Your horn is a fundamental pillar of safe, defensive driving. When appropriately used, horns can alert another driver that they might hit your car, warn a pedestrian in danger, or alert another car of a traffic signal. If you're regularly honking to express anger or frustration, consider reminding yourself not to press the horn by adding a sticker or another visual cue to prompt you to think twice.  

Try a support group 

Learning how to manage road rage may take time, reflection, or a break from driving. If you're feeling alone in this process, you might be able to connect with others struggling with anger to help you return to the road safely.

An anger management class or support group can be beneficial for some people. These communities may help you reflect on your driving behaviors and connect to others with similar challenges. You could also find a general anger management group or community focusing specifically on road rage and aggressive or angry driving.

Address anger or overwhelm while driving with a professional

Talk to a professional 

If you find that road rage negatively impacts your life or puts others in danger, you might benefit from reaching out to a professional. While some people prefer traditional, in-person therapy, online therapy may help you avoid driving to and from appointments, which could cause more stress. 

Digital platforms like BetterHelp can connect individuals to licensed therapists within 48 hours. With these platforms, you can choose between phone, video, or chat sessions and meet from any location with an internet connection. If you often feel calmer at home, talking to someone online can allow you to address road rage before you drive.  

In addition, current studies suggest that online therapy can be as effective as face-to-face options for various mental health concerns. One 2022 study of post-9/11 US veterans found that an online cognitive-behavioral group workshop was as effective as in-person mental health treatments. The online group felt more manageable and convenient for most participants, and the program effectively addressed various challenges, including anger, PTSD, mood changes, and difficulties with daily responsibilities.   
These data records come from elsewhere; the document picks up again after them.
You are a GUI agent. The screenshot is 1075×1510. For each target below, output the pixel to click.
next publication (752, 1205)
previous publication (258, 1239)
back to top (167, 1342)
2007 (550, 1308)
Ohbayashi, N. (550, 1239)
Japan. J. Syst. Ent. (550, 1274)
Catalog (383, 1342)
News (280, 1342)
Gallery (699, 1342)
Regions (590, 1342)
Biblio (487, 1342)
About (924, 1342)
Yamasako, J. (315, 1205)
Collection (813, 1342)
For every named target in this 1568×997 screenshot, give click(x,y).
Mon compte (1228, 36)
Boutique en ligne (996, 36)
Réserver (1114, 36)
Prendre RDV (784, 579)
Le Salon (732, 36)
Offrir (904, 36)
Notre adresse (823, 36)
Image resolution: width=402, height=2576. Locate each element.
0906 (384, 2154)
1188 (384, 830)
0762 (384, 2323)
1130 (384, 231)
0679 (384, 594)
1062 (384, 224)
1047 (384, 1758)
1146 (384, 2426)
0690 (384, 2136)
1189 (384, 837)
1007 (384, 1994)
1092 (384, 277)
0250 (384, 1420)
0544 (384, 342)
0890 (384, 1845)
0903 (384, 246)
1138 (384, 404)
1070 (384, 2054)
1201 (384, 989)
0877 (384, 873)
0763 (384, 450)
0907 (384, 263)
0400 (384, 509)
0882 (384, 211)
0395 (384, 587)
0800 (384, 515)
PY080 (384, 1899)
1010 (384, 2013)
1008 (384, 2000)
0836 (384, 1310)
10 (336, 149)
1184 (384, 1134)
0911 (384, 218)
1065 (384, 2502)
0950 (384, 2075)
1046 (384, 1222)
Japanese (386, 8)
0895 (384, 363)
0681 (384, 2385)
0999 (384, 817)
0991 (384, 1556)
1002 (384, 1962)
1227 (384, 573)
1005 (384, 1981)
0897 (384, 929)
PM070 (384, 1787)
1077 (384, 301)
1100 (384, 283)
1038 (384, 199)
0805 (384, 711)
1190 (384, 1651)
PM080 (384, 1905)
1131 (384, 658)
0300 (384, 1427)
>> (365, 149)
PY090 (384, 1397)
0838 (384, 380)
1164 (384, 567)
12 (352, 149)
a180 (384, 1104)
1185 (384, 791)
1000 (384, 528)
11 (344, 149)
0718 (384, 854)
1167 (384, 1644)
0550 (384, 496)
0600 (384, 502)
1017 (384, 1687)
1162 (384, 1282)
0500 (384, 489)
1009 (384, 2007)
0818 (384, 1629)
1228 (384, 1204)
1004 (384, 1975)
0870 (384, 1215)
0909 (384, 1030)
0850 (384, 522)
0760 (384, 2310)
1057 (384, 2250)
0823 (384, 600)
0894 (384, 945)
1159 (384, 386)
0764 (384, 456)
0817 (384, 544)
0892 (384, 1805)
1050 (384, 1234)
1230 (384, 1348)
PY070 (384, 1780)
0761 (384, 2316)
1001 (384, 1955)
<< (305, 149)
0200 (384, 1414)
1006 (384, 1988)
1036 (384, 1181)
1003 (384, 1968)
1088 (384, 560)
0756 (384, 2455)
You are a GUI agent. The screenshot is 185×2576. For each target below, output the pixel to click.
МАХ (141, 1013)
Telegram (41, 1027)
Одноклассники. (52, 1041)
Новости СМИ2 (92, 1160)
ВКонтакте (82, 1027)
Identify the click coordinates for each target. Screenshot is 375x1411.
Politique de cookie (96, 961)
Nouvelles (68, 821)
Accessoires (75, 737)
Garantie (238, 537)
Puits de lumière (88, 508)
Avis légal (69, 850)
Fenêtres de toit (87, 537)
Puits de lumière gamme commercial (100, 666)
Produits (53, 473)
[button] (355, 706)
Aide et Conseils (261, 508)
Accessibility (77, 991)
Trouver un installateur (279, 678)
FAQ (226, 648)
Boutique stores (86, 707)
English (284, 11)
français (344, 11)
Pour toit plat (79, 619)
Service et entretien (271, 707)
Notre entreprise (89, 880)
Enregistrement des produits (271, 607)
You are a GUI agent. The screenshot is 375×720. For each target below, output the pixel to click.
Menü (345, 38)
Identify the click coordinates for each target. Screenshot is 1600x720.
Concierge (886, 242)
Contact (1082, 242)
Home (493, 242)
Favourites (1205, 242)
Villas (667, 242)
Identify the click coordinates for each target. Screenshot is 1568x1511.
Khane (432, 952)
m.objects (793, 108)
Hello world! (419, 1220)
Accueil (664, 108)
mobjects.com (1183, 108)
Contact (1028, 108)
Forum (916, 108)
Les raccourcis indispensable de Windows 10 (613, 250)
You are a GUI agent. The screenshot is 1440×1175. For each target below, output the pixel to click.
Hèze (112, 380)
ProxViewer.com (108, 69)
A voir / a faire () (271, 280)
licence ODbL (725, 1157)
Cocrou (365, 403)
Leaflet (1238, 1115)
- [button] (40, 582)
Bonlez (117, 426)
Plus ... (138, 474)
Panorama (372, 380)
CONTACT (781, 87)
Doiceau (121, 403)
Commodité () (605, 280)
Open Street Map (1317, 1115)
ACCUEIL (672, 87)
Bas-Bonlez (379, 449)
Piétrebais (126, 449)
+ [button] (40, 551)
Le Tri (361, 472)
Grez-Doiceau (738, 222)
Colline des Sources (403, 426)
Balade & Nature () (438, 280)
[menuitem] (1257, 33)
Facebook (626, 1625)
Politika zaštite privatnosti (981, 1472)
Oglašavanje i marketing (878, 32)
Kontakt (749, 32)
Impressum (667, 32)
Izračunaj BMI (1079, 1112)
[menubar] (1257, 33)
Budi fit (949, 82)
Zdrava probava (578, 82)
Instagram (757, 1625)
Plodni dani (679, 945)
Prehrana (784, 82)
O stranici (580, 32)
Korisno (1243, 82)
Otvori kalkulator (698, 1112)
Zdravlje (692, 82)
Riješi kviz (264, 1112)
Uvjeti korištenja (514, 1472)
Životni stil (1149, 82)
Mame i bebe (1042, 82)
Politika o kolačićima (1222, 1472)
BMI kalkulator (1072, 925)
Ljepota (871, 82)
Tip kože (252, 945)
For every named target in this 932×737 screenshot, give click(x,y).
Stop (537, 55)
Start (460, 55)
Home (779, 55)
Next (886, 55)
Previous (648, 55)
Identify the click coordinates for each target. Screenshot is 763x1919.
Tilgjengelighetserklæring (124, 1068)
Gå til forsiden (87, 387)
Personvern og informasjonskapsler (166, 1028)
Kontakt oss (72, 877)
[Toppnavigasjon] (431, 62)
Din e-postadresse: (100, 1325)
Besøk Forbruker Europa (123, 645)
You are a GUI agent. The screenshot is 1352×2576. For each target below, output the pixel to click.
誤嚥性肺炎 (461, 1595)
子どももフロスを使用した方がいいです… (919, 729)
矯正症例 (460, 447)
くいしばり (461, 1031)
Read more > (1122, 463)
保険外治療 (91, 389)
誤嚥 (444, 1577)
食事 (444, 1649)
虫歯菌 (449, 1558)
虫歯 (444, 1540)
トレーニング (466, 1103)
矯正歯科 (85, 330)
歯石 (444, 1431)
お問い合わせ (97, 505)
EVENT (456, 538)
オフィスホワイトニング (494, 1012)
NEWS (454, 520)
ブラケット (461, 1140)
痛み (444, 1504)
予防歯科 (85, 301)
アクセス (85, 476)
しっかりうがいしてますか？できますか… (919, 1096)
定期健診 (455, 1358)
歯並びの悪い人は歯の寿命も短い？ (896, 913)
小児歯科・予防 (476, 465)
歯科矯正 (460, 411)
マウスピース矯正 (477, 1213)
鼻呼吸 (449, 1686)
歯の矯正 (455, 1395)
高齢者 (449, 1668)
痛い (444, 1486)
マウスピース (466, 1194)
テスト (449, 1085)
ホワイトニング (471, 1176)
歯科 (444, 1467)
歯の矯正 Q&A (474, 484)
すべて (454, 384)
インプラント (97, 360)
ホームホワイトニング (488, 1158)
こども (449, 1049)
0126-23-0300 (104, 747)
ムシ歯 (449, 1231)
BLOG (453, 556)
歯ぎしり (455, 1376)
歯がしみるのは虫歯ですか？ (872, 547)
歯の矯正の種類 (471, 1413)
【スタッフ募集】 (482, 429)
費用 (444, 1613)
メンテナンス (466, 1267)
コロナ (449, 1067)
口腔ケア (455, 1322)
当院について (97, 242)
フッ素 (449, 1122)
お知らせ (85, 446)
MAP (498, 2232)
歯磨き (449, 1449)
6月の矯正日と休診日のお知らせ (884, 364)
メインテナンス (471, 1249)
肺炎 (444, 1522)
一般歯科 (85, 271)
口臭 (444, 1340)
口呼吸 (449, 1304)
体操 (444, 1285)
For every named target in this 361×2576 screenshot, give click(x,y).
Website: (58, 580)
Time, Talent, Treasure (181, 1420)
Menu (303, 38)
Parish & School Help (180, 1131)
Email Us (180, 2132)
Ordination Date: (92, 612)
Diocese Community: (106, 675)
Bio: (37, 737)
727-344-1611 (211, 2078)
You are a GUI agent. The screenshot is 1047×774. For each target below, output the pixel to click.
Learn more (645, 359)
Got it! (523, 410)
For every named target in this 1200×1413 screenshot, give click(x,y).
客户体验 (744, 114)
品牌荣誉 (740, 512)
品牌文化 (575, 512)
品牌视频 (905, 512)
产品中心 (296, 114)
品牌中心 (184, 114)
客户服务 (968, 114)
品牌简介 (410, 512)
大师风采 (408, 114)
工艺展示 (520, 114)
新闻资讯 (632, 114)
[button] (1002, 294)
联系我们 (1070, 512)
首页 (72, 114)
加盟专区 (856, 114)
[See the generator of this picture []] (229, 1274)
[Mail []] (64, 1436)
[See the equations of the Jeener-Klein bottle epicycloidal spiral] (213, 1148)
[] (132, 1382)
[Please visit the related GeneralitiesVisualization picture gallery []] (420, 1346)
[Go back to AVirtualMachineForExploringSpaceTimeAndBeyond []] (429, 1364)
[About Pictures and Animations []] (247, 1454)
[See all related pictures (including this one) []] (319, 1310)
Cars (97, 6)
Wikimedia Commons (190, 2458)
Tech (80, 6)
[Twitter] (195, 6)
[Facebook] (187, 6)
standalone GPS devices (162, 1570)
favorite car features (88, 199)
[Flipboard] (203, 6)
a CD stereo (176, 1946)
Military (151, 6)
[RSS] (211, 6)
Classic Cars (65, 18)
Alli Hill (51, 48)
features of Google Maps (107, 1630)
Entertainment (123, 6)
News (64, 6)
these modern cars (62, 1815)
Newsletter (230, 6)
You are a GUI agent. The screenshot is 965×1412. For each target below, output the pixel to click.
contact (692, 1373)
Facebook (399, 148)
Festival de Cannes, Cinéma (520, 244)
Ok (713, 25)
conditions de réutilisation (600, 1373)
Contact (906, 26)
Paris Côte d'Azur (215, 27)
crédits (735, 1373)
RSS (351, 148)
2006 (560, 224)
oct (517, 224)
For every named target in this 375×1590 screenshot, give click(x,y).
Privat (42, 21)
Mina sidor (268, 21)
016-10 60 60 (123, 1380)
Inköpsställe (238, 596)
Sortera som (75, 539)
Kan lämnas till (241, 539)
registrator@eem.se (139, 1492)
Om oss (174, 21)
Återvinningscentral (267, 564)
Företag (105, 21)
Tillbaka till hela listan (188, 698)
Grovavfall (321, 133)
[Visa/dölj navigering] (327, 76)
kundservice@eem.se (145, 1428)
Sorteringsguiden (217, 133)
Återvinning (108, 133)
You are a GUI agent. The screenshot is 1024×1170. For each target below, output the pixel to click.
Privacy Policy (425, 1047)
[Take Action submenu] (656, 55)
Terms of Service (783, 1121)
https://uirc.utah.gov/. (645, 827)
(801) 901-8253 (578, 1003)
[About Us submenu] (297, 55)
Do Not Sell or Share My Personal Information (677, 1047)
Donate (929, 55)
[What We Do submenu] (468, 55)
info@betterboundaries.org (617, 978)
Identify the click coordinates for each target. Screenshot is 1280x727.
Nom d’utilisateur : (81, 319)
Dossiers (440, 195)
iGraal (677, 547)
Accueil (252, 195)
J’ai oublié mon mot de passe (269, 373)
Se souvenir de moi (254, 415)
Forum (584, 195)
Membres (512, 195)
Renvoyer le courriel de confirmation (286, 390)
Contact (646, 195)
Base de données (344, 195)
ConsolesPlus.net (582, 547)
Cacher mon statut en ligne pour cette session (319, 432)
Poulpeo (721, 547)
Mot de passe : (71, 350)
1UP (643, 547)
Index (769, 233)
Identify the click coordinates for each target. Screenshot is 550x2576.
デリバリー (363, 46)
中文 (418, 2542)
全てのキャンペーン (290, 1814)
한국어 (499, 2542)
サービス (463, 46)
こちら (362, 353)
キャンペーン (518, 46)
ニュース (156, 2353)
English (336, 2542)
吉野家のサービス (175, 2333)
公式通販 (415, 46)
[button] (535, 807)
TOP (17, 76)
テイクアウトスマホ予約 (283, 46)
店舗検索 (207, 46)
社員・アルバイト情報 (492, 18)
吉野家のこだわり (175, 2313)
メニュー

Road rage can be challenging, and it may be a serious threat to safe driving. Everyone plays a role in keeping the roads safe and stable, and it can start by recognizing your own driving behaviors and tendencies.

If you struggle with aggressive driving or road rage, consider checking in with your emotions or consulting a therapist for professional support. With guidance, you may gain the tools, strategies, and self-awareness to plan your next trip or keep calm on your daily commute.